Evaluation of bracing systems in horizontally curved steel I-girder bridges
![open_access](/assets/open_access_icon-bc813276d7282c52345af89ac81c71bae160e2ab623e35c5c41385a25c92c3b1.png)
Open Access
- Author:
- Sharafbayani, Mohammadreza
- Graduate Program:
- Civil Engineering
- Degree:
- Doctor of Philosophy
- Document Type:
- Dissertation
- Date of Defense:
- September 05, 2012
- Committee Members:
- Daniel G Linzell, Dissertation Advisor/Co-Advisor
Jeffrey A Laman, Committee Member
Andrew Scanlon, Committee Member
Thomas E Boothby, Committee Member - Keywords:
- Plate Girder Bridge
Curved Bridge
Bracing System
Constructability
Service
Finite Element Method - Abstract:
- This work examined the effects of an innovative torsional bracing system, “skewed bracing,” on the behavior of horizontally curved I-girder bridges with non-skewed abutments. More specifically, the influence of this bracing system was studied on the performance of curved I-girder bridges during construction and while in-service. For this, the performance of the skewed bracing system was compared against that for a common type of bracing for horizontally curved bridges; bracing oriented normal to girder web. Studies were completed using three-dimensional, nonlinear finite element analysis. The first part of the study examined the effect of the proposed skewed braces on the behavior of non-composite horizontally curved I-girder bridges during construction and compared that behavior to existing bracing systems. Studies, first, completed on a single-span bridge having small radii of curvature indicated better load sharing between the girders during construction when skewed bracing was used. The significance of these benefits was extended through a number of parametric studies that investigated varying bridge plan geometries by examining different cross frame connection details, bracing type, brace spacings, girder number, and number of spans.
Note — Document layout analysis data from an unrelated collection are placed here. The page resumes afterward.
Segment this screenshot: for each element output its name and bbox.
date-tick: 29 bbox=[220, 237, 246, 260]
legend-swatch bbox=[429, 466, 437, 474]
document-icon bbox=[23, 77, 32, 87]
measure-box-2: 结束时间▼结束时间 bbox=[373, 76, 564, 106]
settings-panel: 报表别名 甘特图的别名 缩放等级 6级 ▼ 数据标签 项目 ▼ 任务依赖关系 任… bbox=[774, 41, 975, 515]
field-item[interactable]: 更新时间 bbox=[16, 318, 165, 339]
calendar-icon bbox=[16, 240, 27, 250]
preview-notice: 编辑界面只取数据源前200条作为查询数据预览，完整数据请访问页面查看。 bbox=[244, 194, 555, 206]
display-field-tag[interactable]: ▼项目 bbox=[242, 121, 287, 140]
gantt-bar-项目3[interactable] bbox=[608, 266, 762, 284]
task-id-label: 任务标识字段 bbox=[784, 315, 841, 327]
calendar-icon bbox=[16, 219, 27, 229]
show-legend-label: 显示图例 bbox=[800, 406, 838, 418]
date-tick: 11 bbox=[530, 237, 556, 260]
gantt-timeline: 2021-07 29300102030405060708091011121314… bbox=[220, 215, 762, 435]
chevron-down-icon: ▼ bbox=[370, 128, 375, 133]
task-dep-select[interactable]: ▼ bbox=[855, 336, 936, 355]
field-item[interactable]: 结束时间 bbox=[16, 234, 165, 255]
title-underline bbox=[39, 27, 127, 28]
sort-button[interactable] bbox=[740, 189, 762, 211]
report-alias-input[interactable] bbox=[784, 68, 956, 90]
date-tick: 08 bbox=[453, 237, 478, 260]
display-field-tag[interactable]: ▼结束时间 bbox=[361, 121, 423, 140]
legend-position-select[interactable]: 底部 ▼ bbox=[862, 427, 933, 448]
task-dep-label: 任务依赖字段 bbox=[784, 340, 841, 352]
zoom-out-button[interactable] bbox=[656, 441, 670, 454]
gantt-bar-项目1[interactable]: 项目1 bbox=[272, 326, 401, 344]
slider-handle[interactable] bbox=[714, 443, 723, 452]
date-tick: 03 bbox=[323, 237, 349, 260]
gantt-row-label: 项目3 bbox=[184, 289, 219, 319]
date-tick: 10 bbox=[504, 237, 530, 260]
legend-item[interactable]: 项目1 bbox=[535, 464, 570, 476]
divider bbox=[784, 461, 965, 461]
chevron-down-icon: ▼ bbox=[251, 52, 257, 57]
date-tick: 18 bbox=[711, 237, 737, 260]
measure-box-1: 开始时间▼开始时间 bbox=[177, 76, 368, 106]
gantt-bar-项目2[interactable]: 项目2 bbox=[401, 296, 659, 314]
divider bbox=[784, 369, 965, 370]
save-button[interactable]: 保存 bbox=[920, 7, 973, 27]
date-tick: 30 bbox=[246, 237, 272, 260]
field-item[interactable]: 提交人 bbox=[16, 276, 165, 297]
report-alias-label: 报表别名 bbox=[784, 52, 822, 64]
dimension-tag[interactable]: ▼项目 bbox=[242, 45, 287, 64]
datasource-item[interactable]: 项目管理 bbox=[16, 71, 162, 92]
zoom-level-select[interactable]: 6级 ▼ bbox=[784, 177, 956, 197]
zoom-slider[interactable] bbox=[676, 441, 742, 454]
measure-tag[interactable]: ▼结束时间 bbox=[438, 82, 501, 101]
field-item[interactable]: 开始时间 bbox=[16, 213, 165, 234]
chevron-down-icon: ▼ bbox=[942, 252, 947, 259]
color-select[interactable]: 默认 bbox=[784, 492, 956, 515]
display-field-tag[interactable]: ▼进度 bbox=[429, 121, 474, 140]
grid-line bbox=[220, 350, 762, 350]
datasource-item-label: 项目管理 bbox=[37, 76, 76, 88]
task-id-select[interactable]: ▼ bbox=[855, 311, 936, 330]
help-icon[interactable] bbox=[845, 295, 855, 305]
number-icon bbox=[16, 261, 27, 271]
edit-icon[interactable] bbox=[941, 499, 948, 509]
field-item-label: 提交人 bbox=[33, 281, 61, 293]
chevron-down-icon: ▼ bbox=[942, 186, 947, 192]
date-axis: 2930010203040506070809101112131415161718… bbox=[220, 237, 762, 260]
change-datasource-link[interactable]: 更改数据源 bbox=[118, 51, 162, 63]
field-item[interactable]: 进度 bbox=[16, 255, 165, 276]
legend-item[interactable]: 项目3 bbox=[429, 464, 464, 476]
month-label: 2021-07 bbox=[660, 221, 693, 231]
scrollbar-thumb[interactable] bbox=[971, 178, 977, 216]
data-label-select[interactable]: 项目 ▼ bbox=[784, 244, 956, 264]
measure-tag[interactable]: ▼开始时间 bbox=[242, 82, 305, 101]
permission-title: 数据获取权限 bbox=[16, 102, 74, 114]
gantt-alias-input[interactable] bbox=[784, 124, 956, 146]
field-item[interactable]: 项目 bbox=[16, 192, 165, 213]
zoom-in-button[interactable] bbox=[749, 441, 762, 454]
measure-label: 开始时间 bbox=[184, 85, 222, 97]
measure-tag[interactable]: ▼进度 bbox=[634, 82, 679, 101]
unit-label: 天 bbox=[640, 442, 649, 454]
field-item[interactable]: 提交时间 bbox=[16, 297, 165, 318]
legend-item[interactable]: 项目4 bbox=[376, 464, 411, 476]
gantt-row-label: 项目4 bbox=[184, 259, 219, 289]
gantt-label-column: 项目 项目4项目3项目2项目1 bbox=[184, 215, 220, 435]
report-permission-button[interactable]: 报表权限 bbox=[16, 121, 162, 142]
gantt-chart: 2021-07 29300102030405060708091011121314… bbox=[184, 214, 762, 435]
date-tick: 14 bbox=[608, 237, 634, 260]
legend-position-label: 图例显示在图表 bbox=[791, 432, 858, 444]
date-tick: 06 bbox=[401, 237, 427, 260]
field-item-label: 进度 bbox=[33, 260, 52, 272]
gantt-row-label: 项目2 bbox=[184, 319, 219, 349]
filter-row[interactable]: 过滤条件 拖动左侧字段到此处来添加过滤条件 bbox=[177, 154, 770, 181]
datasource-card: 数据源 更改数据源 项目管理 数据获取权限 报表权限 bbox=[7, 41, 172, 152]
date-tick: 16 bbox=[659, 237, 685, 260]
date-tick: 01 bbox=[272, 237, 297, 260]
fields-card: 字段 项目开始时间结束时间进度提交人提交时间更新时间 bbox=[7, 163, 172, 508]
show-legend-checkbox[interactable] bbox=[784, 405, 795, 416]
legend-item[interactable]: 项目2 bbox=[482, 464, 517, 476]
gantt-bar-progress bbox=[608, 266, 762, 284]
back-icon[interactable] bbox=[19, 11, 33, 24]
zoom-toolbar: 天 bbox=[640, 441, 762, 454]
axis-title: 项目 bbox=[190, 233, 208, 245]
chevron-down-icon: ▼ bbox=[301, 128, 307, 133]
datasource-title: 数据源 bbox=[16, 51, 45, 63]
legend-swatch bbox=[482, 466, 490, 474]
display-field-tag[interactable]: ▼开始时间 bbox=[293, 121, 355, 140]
For all cases examined, the skewed bracing, compared to normal-to-web bracing, was found to improve the structural behavior during construction, while generally required fewer intermediate braces. The second part of this research examined the performance of the skewed bracing arrangement on behavior of in-service, composite bridges. First, elastic behavior of the bridge members under unfactored live loading cases was investigated. Similar to the behavior of the non-composite girders under construction dead load, the skewed bracing, compared with the normal-to-web bracing arrangement, resulted in a slightly more uniform load sharing among the structural members in the composite bridge under the unfactored live loads. Next, the effect of changing the bracing arrangement on inelastic behavior of the girders and the concrete deck under an elevated ultimate loading case was studied. The skewed bracing, although used smaller number of intermediate braces, improved the inelastic behavior of girders and concrete deck.